財務省が公表した2021年10月から12月の法人企業統計調査を基にすると、企業の債務が76兆円過剰と計算されます。過剰債務はリーマンショック後に110兆円に達し、アベノミクスの元で2010年代半ばに10〜30兆円まで低下しましたが、2018年の景気後退局面で再び増加に転じ、コロナ禍で70兆円まで膨らみました。
東京商工リサーチによると2021年度の倒産件数は約6000件と57年ぶりの低水準です。日銀によると、金融機関の総貸出残高は2021年12月期に700兆円となってます。コロナ前の2019年同期に比べ1割近く多いです。需要が急減した宿泊業向けは1兆円、飲食業も2.5兆円増えました。

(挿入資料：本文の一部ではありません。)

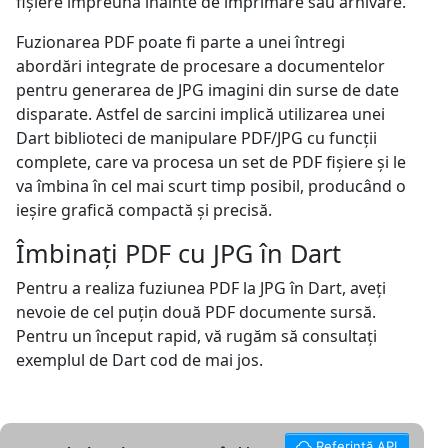
fișiere împreună înainte de imprimare sau arhivare.
Fuzionarea PDF poate fi parte a unei întregi
abordări integrate de procesare a documentelor
pentru generarea de JPG imagini din surse de date
disparate. Astfel de sarcini implică utilizarea unei
Dart biblioteci de manipulare PDF/JPG cu funcții
complete, care va procesa un set de PDF fișiere și le
va îmbina în cel mai scurt timp posibil, producând o
ieșire grafică compactă și precisă.
Îmbinați PDF cu JPG în Dart
Pentru a realiza fuziunea PDF la JPG în Dart, aveți
nevoie de cel puțin două PDF documente sursă.
Pentru un început rapid, vă rugăm să consultați
exemplul de Dart cod de mai jos.
Referință API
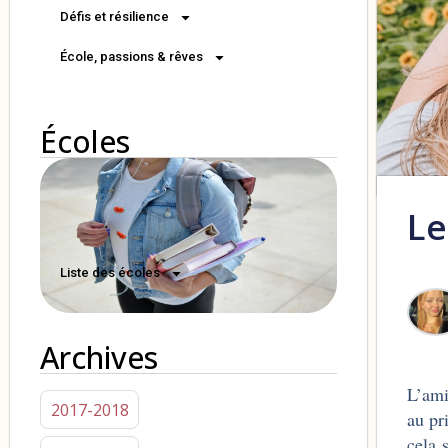
Défis et résilience
École, passions & rêves
Écoles
Le
Liste des écoles
Archives
L’ami
2017-2018
au pr
cela 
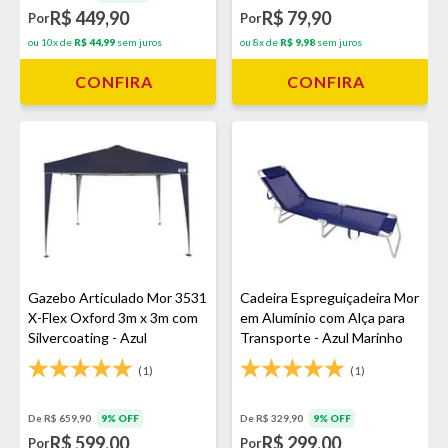
R$ 449,90
R$ 79,90
Por
Por
ou 10x de
R$ 44,99
sem juros
ou 8x de
R$ 9,98
sem juros
CONFIRA
CONFIRA
Gazebo Articulado Mor 3531
Cadeira Espreguiçadeira Mor
X-Flex Oxford 3m x 3m com
em Alumínio com Alça para
Silvercoating - Azul
Transporte - Azul Marinho
(1)
(1)
De R$ 659,90
9% OFF
De R$ 329,90
9% OFF
R$ 599,00
R$ 299,00
Por
Por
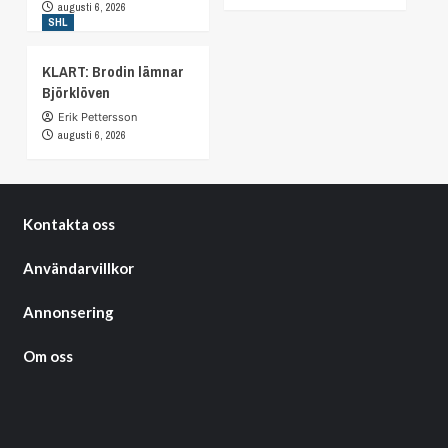
augusti 6, 2026
SHL
KLART: Brodin lämnar
Björklöven
Erik Pettersson
augusti 6, 2026
Kontakta oss
Användarvillkor
Annonsering
Om oss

中小企業の35%が自社の債務に過剰感を抱いています。日本の中小企業は360万社あるため、単純計算で当てはめれば24万社ほどが事業再生予備軍となります。国際決済銀行によると2021年3月期時点で、日本の企業が抱える債務は国内総生産比で116%に達します。 
 
日本だけでなく世界各国も債務過剰の状況です。
国際金融協会が2022/2/23に発表した「グローバル債務モニター」によると、2021年度の世界の債務残高は前年比10兆ドル増の303兆ドルと過去最高になりました。世界のGDPに占める債務の割合は351パーセントです。
世界の債務をセクター別に見ると企業債務が89兆ドル、政府債務が88兆ドル、金融は70兆ドル、家計が57兆ドルです。
地域別では、新興国市場の債務は95兆ドル、GDPに占める割合は248パーセントです。主に中国の債務が60兆ドルとなったのが主な要因です。中国の債務がGDPに占める割合は330%です。
 
米ダラス連銀によると、主要25カ国の住宅価格はコロナ後に急上昇し、2021年7〜9月は前年同期比13%高まで上がりました。22カ国では住宅価格の上昇率が可処分所得の上昇率よりも大きく、結果として住宅ローン残高が膨らみ、世界の家計債務は2021年9月で55.4兆ドルとコロナ前より約6兆ドル増えました。
 
コロナ対応ということで、2020年から各国政府は湯水のようにお金を投入しまくりました。これはリーマンショックを繰り返してはならないという教訓から来るもので、結果として大恐慌にはなりませんでしたが、投入は税収を無視して実施されたため、多額の借金が残りました。
『借金って返さなくてもいいんでしたっけ?』いいえ、返済しなければなりません。日本の1000兆円もの債務はどうやって返すのでしょうか?多分これを答えられる人はいないと思います。『MMT理論でいくら借りてもいいんだ』という方もいらっしゃいますが、私はこの考えに懐疑的です。経済人の直感として、いくらでも借金していいという考え方が成り立ったら、皆借金しまくるはずです。でも現実には全ての人が借金しまくっていません。なぜ国だけが例外になるのでしょうか?鎌倉時代のように日本だけで経済が成り立っていればその考え方もアリかもしれませんが、今や世界とは切っても切り離せない関係です。日本だけの世界が作れるはずもありません。
 
岸田政権は夏の参院選対策にまたバラマキをする補正予算を組むようですが、もうそろそろ自分の懐を考えた方が良いと思います。『借金は返済するもの』という自覚を持つことが今日本に一番必要なことではないでしょうか?